Washington, DC – Millions of children are losing needed Medicaid coverage in states that are not taking advantage of opportunities to decrease risks associated with the renewal process. The Centers for Medicare & Medicaid Services (CMS) issued an informational bulletin encouraging all states to “redouble” their efforts to maintain sufficient Medicaid coverage for eligible children and others subject to renewals with the ending of the Medicaid continuous coverage provision. Since the unwinding process began in March, 2.2 million children have lost Medicaid coverage, primarily in states that have not taken advantage of many of the federal opportunities for flexibility in maintaining coverage.

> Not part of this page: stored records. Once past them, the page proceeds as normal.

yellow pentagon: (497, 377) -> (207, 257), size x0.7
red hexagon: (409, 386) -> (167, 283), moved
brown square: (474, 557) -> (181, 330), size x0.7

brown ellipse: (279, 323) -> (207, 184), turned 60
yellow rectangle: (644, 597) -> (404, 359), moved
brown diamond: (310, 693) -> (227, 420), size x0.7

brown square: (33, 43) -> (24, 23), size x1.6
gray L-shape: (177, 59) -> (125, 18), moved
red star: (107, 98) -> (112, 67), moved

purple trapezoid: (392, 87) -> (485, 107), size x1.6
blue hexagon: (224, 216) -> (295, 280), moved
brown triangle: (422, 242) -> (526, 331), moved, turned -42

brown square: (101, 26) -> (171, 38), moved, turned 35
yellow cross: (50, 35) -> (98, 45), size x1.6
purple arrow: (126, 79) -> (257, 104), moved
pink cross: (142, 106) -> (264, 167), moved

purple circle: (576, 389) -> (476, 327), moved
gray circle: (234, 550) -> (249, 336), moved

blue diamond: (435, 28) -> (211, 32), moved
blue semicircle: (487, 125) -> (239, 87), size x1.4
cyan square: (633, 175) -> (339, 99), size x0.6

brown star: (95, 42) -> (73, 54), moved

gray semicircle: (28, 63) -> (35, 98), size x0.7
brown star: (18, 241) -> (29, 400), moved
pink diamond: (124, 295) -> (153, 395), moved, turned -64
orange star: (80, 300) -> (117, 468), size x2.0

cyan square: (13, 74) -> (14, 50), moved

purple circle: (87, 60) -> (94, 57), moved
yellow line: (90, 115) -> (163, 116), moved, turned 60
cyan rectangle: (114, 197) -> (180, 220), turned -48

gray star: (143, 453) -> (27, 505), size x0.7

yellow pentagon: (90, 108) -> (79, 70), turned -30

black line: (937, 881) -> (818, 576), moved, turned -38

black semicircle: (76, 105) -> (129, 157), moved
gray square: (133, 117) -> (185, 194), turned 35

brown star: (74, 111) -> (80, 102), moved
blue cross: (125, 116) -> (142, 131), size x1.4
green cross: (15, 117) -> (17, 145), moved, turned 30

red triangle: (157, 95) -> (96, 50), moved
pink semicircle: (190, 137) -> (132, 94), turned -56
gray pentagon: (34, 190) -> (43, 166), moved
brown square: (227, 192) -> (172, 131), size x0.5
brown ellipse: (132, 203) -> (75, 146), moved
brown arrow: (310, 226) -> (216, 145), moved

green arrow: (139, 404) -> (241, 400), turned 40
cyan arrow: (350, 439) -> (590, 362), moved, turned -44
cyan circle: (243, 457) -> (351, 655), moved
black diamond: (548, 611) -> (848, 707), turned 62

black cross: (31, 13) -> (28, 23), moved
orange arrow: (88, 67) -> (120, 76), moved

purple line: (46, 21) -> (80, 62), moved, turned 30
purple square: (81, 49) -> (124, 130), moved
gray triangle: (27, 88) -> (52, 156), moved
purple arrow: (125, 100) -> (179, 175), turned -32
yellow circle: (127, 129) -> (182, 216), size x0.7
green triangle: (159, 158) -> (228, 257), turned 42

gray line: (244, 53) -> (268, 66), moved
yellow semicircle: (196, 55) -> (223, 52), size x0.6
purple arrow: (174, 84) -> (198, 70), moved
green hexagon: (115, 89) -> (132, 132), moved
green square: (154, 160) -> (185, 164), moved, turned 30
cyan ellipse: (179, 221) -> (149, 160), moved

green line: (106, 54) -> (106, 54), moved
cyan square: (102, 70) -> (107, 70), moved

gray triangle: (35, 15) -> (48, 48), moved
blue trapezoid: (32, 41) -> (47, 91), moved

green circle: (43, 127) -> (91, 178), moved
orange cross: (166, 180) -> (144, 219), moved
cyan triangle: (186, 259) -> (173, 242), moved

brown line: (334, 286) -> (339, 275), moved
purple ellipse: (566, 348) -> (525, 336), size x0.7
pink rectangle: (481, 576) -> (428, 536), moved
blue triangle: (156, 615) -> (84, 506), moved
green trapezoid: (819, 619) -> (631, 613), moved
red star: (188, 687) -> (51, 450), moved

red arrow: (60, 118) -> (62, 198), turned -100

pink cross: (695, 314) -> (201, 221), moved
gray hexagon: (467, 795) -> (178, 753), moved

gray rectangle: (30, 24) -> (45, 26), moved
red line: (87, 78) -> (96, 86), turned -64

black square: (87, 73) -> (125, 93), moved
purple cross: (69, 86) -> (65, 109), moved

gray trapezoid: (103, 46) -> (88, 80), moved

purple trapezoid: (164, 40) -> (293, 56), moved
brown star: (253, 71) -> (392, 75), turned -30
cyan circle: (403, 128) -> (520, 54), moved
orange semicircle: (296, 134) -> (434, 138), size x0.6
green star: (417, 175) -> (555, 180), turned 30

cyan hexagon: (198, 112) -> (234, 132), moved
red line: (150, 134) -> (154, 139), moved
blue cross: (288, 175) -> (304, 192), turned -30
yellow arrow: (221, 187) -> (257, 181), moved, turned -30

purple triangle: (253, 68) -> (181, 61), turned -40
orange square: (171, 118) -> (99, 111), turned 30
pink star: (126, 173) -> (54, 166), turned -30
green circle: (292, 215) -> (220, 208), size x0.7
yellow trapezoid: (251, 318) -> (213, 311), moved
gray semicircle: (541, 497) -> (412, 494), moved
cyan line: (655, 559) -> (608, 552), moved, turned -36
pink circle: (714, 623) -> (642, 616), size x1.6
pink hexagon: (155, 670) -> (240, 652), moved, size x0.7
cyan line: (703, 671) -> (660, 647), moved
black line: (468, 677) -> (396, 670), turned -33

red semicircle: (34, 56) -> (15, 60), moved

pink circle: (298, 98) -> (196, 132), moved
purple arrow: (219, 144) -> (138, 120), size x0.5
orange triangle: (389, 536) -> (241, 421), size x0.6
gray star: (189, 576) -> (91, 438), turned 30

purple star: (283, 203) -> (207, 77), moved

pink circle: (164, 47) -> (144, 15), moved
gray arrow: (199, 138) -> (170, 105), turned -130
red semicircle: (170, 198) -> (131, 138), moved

CMS also announced that Health and Human Services Secretary Becerra sent letters to the nine states with the largest number or highest percentage of children who have lost Medicaid or CHIP coverage since full eligibility renewals for these programs restarted this spring: Arkansas, Florida, Georgia, Idaho, Montana, New Hampshire, Ohio, South Dakota, and Texas. The Secretary reminded them of the available strategies to keep children enrolled in Medicaid. States that are using Medicaid flexibilities during unwinding (called “(e)(14) waivers”) are maintaining better enrollment numbers, meaning that when a state adopts flexible and proactive enrollment policies, children and their families face fewer of the risks associated with loss of health care coverage.
Mara Youdelman, NHeLP Managing Director of Federal Advocacy states: “With over 2 million children losing Medicaid since the end of Medicaid’s continuous coverage provision, states need to step up and take every opportunity they can to stem further losses. States that eliminate burdensome yet unnecessary hurdles for enrollees have been able to keep more children on Medicaid. Health care should be a human right and no one should lose Medicaid solely due to states’ failures to streamline and provide assistance in the redetermination process as they are supposed to. Unintelligible notices, hours-long waits at call centers, misinformation, premiums for children, and unnecessarily complicated processes all prevent eligible individuals from retaining much needed coverage.”